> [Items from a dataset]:

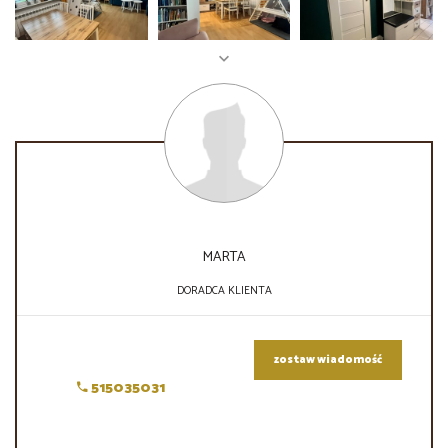
MARTA
DORADCA KLIENTA
zostaw wiadomość
515035031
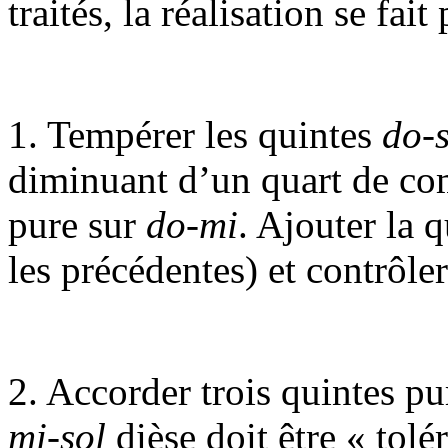
traités, la réalisation se fa
1. Tempérer les quintes
do-s
diminuant d’un quart de com
pure sur
do-mi
. Ajouter la 
les précédentes) et contrôler
2. Accorder trois quintes pu
mi-sol
dièse doit être « tolé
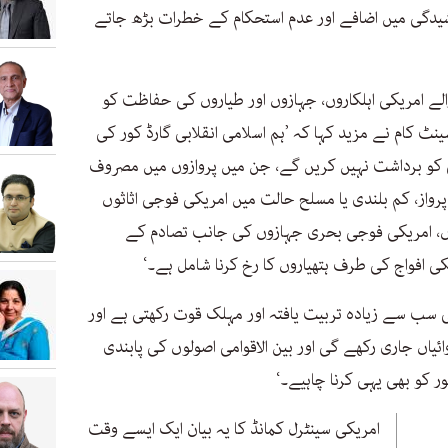
کشیدگی میں اضافے اور عدم استحکام کے خطرات بڑھ جاتے
والے امریکی اہلکاروں، جہازوں اور طیاروں کی حفاظت کو
ینٹ کام نے مزید کہا کہ ’ہم اسلامی انقلابی گارڈ کور کی
کو برداشت نہیں کریں گے، جن میں پروازوں میں مصروف
واز، کم بلندی یا مسلح حالت میں امریکی فوجی اثاثوں
ں، امریکی فوجی بحری جہازوں کی جانب تصادم کے
ریکی افواج کی طرف ہتھیاروں کا رخ کرنا شامل ہے۔‘
ی سب سے زیادہ تربیت یافتہ اور مہلک قوت رکھتی ہے اور
وائیاں جاری رکھے گی اور بین الاقوامی اصولوں کی پابندی
ر کو بھی یہی کرنا چاہیے۔‘
امریکی سینٹرل کمانڈ کا یہ بیان ایک ایسے وقت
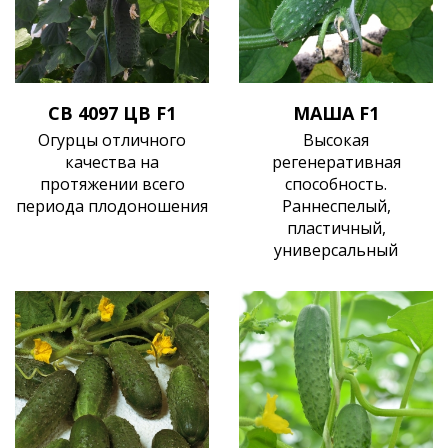
СВ 4097 ЦВ F1
МАША F1
Огурцы отличного
Высокая
качества на
регенеративная
протяжении всего
способность.
периода плодоношения
Раннеспелый,
пластичный,
универсальный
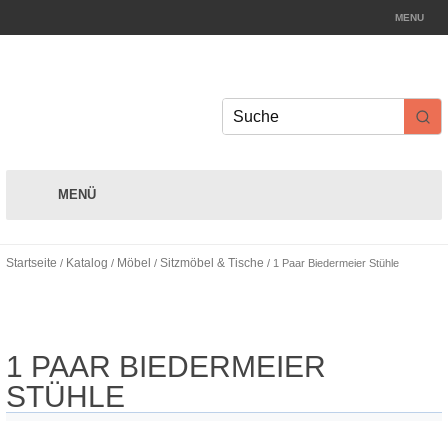
MENU
Impressum
Datenschut
Links
MENÜ
Startseite
Katalog
Möbel
Sitzmöbel & Tische
/
/
/
/ 1 Paar Biedermeier Stühle
1 PAAR BIEDERMEIER
STÜHLE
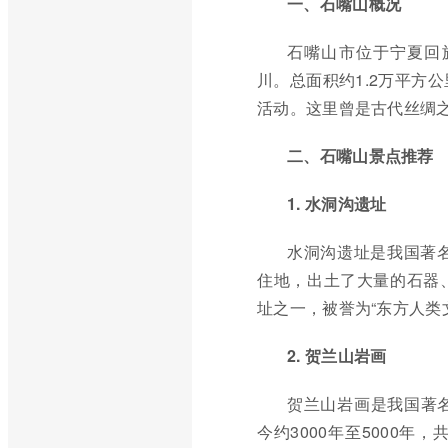
一、石嘴山概况
石嘴山市位于宁夏回
川。总面积约1.2万平方
活动。这里曾是古代丝绸
二、石嘴山景点推荐
1. 水洞沟遗址
水洞沟遗址是我国著
住地，出土了大量的石器
址之一，被誉为“东方人类
2. 贺兰山岩画
贺兰山岩画是我国著
今约3000年至5000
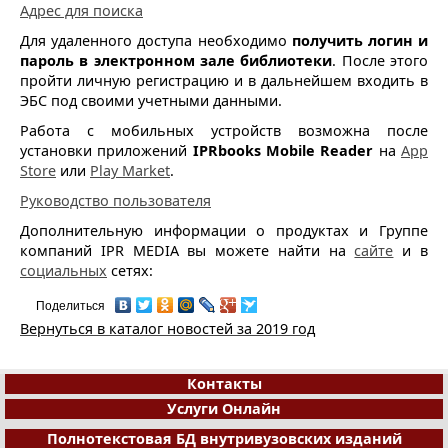
Адрес для поиска
Для удаленного доступа необходимо
получить логин и
пароль в электронном зале библиотеки
. После этого
пройти личную регистрацию и в дальнейшем входить в
ЭБС под своими учетными данными.
Работа с мобильных устройств возможна после
установки приложений
IPRbooks Mobile Reader
на
App
Store
или
Play Market
.
Руководство пользователя
Дополнительную информации о продуктах и Группе
компаний IPR MEDIA вы можете найти на
сайте
и в
социальных
сетях:
Поделиться
Вернуться в каталог новостей за 2019 год
Контакты
Услуги Онлайн
Полнотекстовая БД внутривузовских изданий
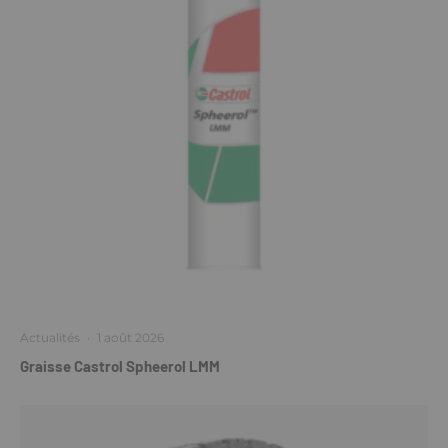
Actualités
·
1 août 2026
Graisse Castrol Spheerol LMM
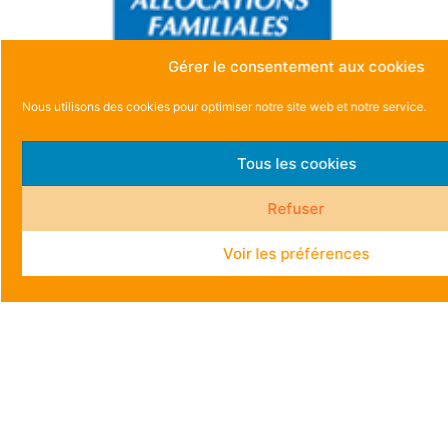
Gérer le consentement aux cookies
Nous utilisons des cookies pour optimiser notre site web et notre service.
Tous les cookies
Refuser
Voir les préférences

> [Brief]: Scan the data above for the word "امریکی" and report every line where it is found.

> [Solved problem]:
والے امریکی اہلکاروں، جہازوں اور طیاروں کی حفاظت کو
واز، کم بلندی یا مسلح حالت میں امریکی فوجی اثاثوں
ں، امریکی فوجی بحری جہازوں کی جانب تصادم کے
امریکی سینٹرل کمانڈ کا یہ بیان ایک ایسے وقت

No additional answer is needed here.